One of the signs that the decline in the hip-hop market may be set to last is that other music genres, such as pop and rock, have not changed as much in recent years, in terms of market share, and the most significant changes have always been upward. The same contraction has occurred with R&B, one of the genres most influenced by hip-hop and historically associated with it. In other contexts, including Italy, hip-hop and its respective subgenres (such as trap), on the other hand, remain the most popular by far, especially among the very young who often today approach music from this very starting point. The diminished dominance, compared to the recent past, that hip hop has in the United States while remaining a super-listened-to genre, may predict a problem that in the coming years will also involve the music industries of other countries, especially in Europe.
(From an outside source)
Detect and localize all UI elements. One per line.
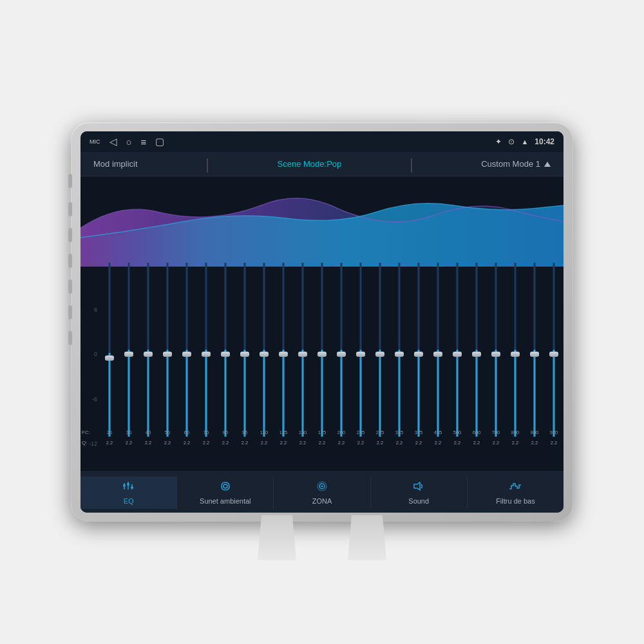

This trend could be mitigated if in the immediate future the most famous and influential artists in the industry release new records-such as Travis Scott, SZA, Frank Ocean, and Rihanna. The latter has been one of the most successful artists of the past two decades, and between 2005 and 2012 she made practically one album a year; since 2016, when Anti came out, her releases and live performances, however, have virtually stopped. The case of Rihanna (she will still perform at the 2023 Superbowl) confirms a more general trend, which is in some ways reflected today in the declining popularity of hip hop. The most famous of contemporary singers, musicians, and rappers have for years been in the habit of releasing far fewer records than they used to, or at any rate not as breaking, devoting themselves mainly to parallel activities - such as fashion, television, social, or film. For some major artists, finally, it is almost no longer worthwhile to tour, especially if international: the risks still associated with Covid and rising inflation make the possibility of going over budget concrete (Arlo Parks recently canceled his tour for these reasons), to the detriment of new generations of possible users.